## RAW DATA
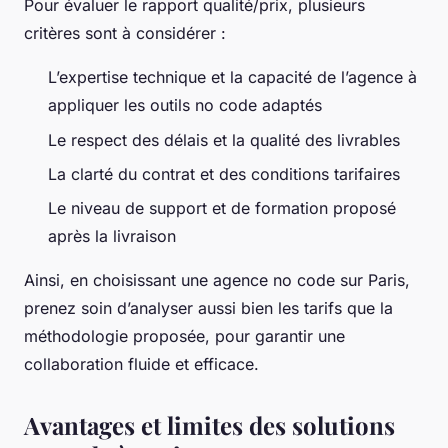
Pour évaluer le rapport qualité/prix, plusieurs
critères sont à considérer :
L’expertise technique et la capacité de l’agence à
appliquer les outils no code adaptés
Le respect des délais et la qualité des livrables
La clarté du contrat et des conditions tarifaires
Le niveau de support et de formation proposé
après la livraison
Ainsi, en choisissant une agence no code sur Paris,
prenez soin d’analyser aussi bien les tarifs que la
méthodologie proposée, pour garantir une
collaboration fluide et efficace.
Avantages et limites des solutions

## ACTIVITY
A precise repetition of every entry, free of pictures, is the expected answer.

## SOLUTION TO THIS PROBLEM
Pour évaluer le rapport qualité/prix, plusieurs
critères sont à considérer :
L’expertise technique et la capacité de l’agence à
appliquer les outils no code adaptés
Le respect des délais et la qualité des livrables
La clarté du contrat et des conditions tarifaires
Le niveau de support et de formation proposé
après la livraison
Ainsi, en choisissant une agence no code sur Paris,
prenez soin d’analyser aussi bien les tarifs que la
méthodologie proposée, pour garantir une
collaboration fluide et efficace.
Avantages et limites des solutions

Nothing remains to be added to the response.